Commission des affaires étrangères, de la défense et des forces armées — Réunion du 21 décembre 2005 : 2ème réunion
Audition de M. Philippe Douste-blazy ministre des affaires étrangères

Philippe Douste-Blazy :

a relevé qu'il s'agissait d'une avancée considérable pour toute l'Europe, car la convergence économique et sociale qui en découlera entre anciens et nouveaux pays membres limitera les risques de « dumping » social et de délocalisation au sein de l'Union à vingt-cinq. Cet accord sur le financement de l'élargissement est également un élément positif pour la France, qui investit et commerce activement dans les nouveaux Etats membres, et notamment en Pologne.

Le ministre a souligné que le rôle joué par la France, tout au long de la négociation, a permis de promouvoir une communauté européenne d'intérêts. La qualité de la coopération avec l'Allemagne a été réaffirmée et s'est révélée déterminante dans l'issue favorable de négociations. Ce pilier franco-allemand s'est vu renforcé par son ouverture vers les nouveaux Etats membres, tels que la Pologne, la Hongrie ou la Lituanie, qui ont pris conscience de l'attention que la France portait à leurs intérêts. Le ministre a estimé qu'un autre motif important de satisfaction résidait dans la préservation des intérêts français ; ainsi, les crédits des actions de « marché » de la politique agricole commune ont été préservés au regard de la proposition initiale de la Commission. Ils représentent en effet 293 milliards d'euros sur les 301 milliards initialement proposés par la Commission, ce qui devrait assurer à notre pays des retours financiers d'environ 57 milliards d'euros pour la période 2007-2013. De plus, les bénéfices en matière d'action structurelle sont importants, estimés à 9 milliards d'euros sur la même période, assortis d'une allocation supplémentaire de 100 millions d'euros qui bénéficieront, pour 30 millions à la Corse et pour 70 millions au Hainaut français. Enfin, 6 milliards d'euros devraient revenir au développement rural français pour la même période.

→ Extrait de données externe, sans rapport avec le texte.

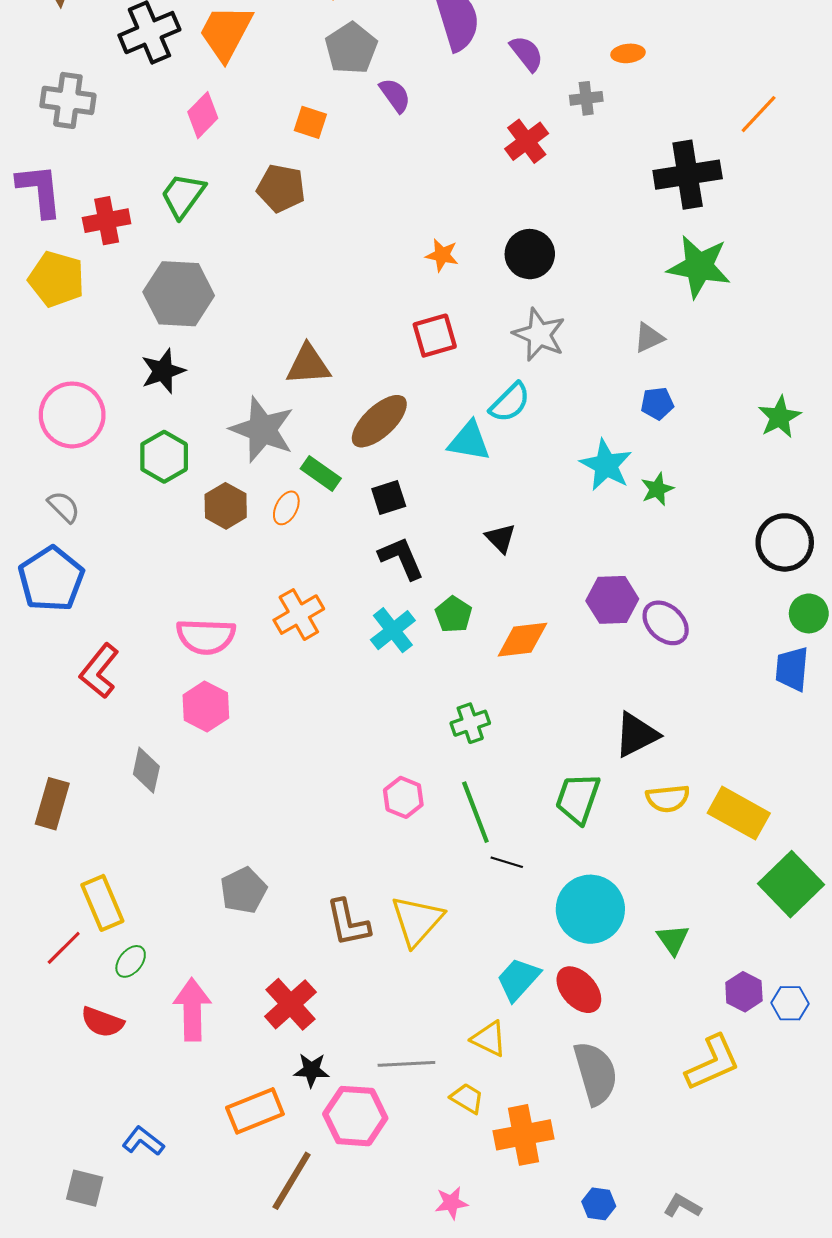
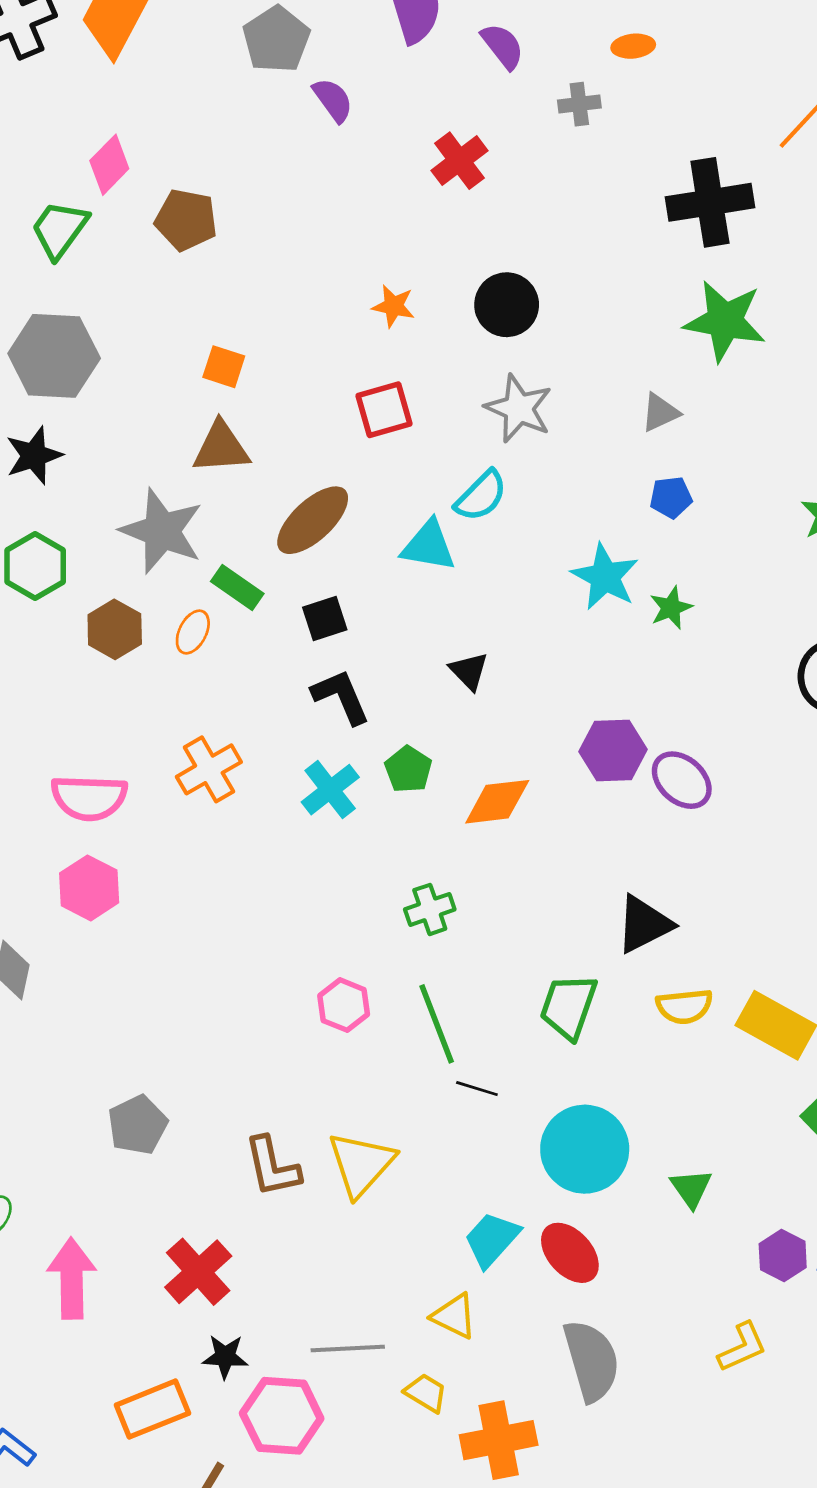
pink diamond: (203, 115) -> (109, 165), moved
orange square: (310, 122) -> (224, 367), moved
red cross: (527, 141) -> (459, 161), moved
yellow L-shape: (713, 1063) -> (742, 1347), size x0.7

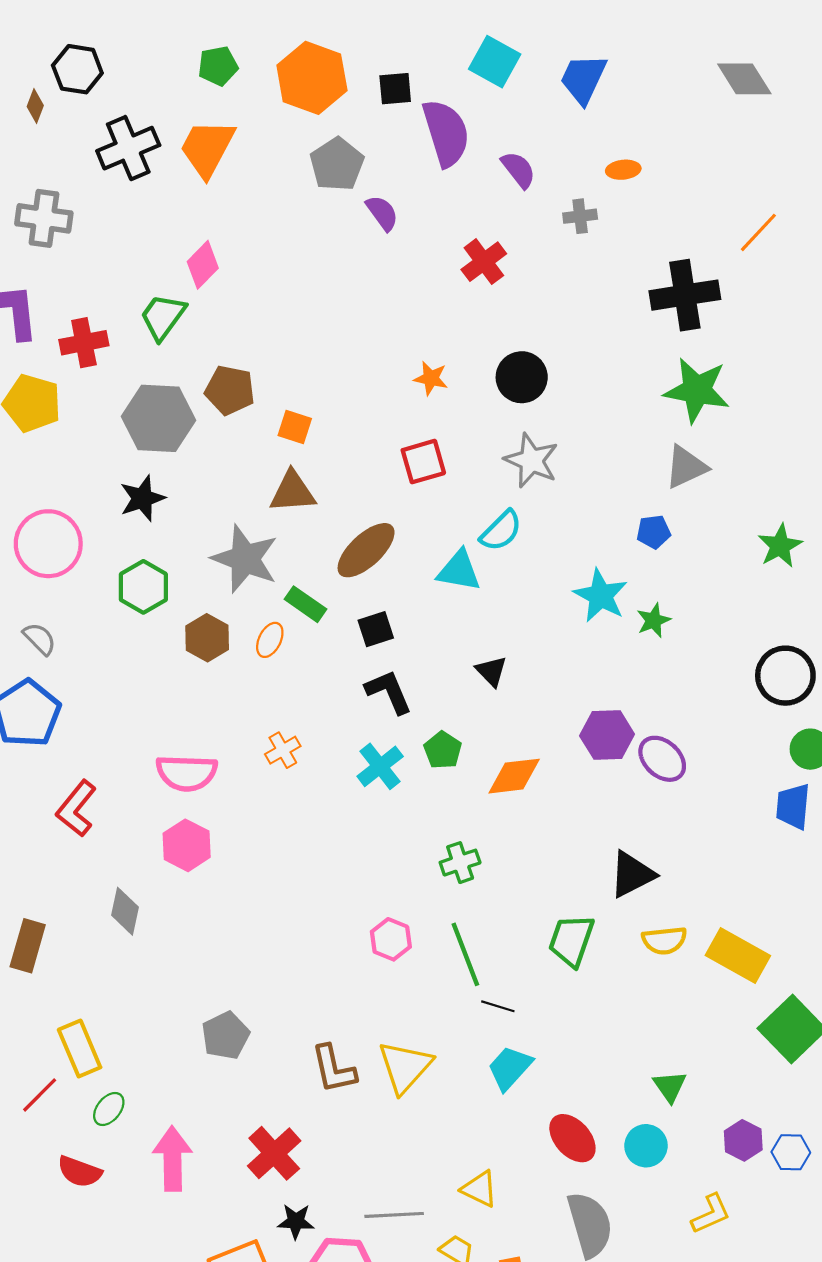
brown pentagon: (186, 220) -> (230, 390), moved
gray triangle: (660, 412) -> (686, 467), moved, size x1.4
orange cross: (209, 769) -> (283, 750), size x0.7
cyan circle: (585, 1149) -> (646, 1146), moved, size x0.6
cyan trapezoid: (492, 1239) -> (510, 1068), moved

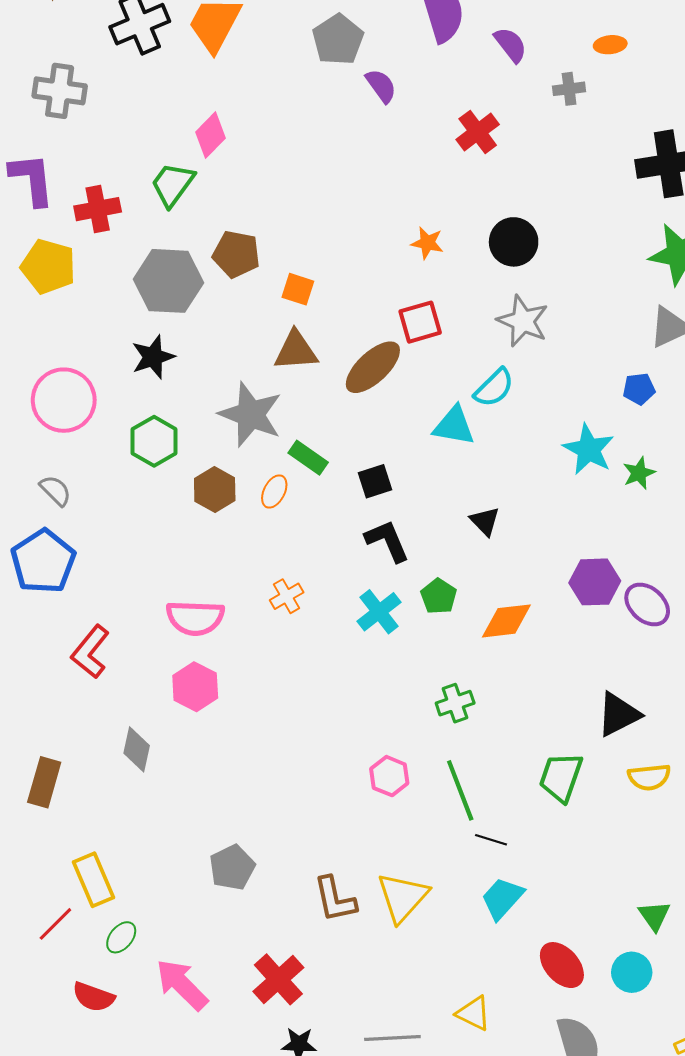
brown ellipse: (366, 550) -> (373, 367), moved
pink arrow: (173, 1159) -> (182, 985), turned -44

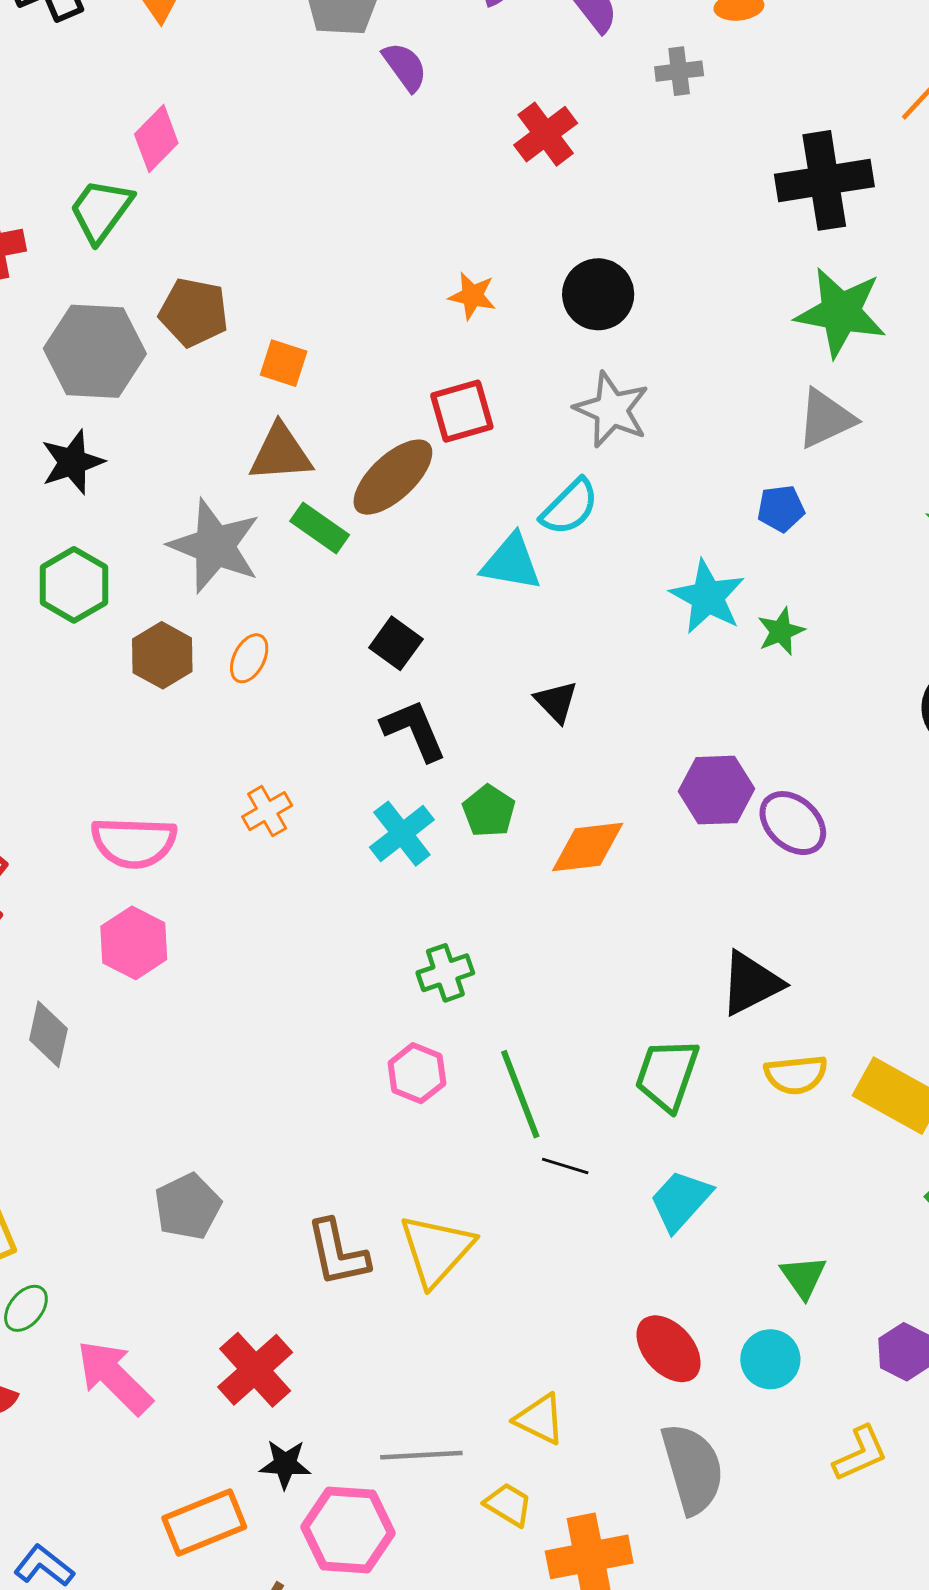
green rectangle: (308, 458) -> (320, 528), moved
black square: (375, 481) -> (396, 643), turned -36
green cross: (455, 703) -> (445, 973), moved
cyan trapezoid: (502, 898) -> (681, 1200), moved

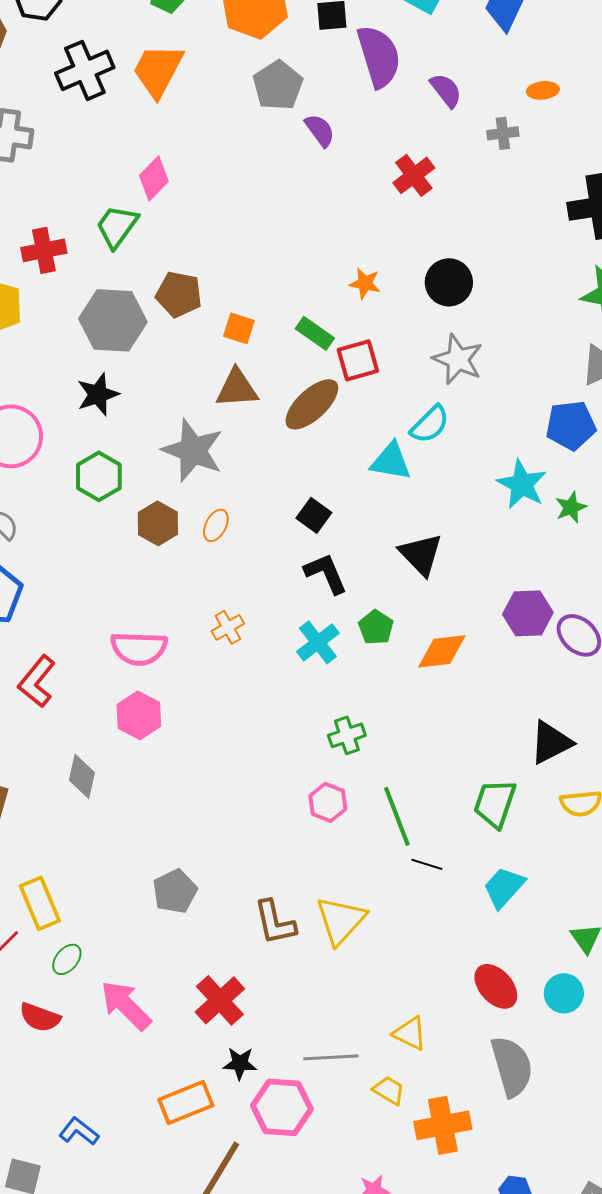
blue pentagon: (781, 509) -> (571, 425), size x1.6
green rectangle: (320, 528) -> (315, 333), moved
black triangle: (556, 702) -> (421, 554), size x1.5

a rappelé que le rabais britannique avait été durablement modifié pour la première fois depuis 1984, ce qui conduira le Royaume-Uni à payer sa juste part des coûts de l'élargissement européen. Seules resteront soumises au rabais britanniques les dépenses d'élargissement liées aux dépenses de « marché » de la PAC, ce qui équivaudra à une réduction de 10,5 milliards d'euros du rabais durant la période 2007-2013. Le ministre a salué, à cet égard, le courage et l'engagement européen manifesté par le Premier ministre Tony Blair, pour avoir accepté ce compromis. Il a rappelé que la participation britannique au financement de l'élargissement est un acquis définitif qui se prolongera au-delà de 2013, soulignant qu'il s'agissait là d'un point majeur pour la France. En revanche, les concessions financières obtenues par l'Allemagne, les Pays-Bas, la Suède et l'Autriche sont temporaires et prendront fin en 2013. Cet accord conduit donc à un rééquilibrage entre le solde net français, qui sera en moyenne pour la période de 0,38 % sur la période considérée, et le solde net allemand qui s'élèvera pour sa part à 0,42 %.

En conclusion, le ministre s'est félicité de ce que les intérêts budgétaires français aient été préservés : avec un budget équivalent à 1,045 % du produit intérieur brut de l'Union européenne, la contribution française s'élèvera à 135 milliards pour la période 2007-2013, ce que la France avait accepté en juin dernier sous présidence luxembourgeoise. Le rythme d'exécution des différents programmes et la capacité d'absorption des fonds européens par les nouveaux Etats membres pourraient peut-être conduire à une contribution légèrement inférieure.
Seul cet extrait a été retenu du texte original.